Lines in the listing below containing the string "balance" are to be identified and copied.

Start of Block

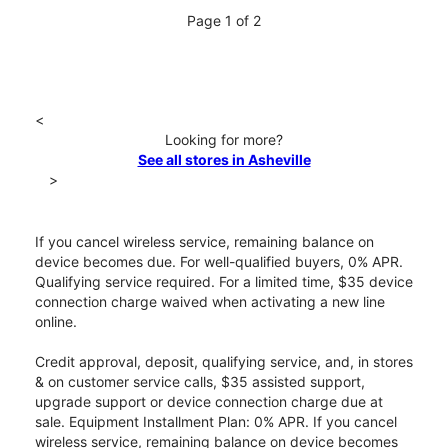
Page 1 of 2
<
Looking for more?
See all stores in Asheville
>
If you cancel wireless service, remaining balance on
device becomes due. For well-qualified buyers, 0% APR.
Qualifying service required. For a limited time, $35 device
connection charge waived when activating a new line
online.
Credit approval, deposit, qualifying service, and, in stores
& on customer service calls, $35 assisted support,
upgrade support or device connection charge due at
sale. Equipment Installment Plan: 0% APR. If you cancel
wireless service, remaining balance on device becomes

End of Block

Solved exercise:
If you cancel wireless service, remaining balance on
wireless service, remaining balance on device becomes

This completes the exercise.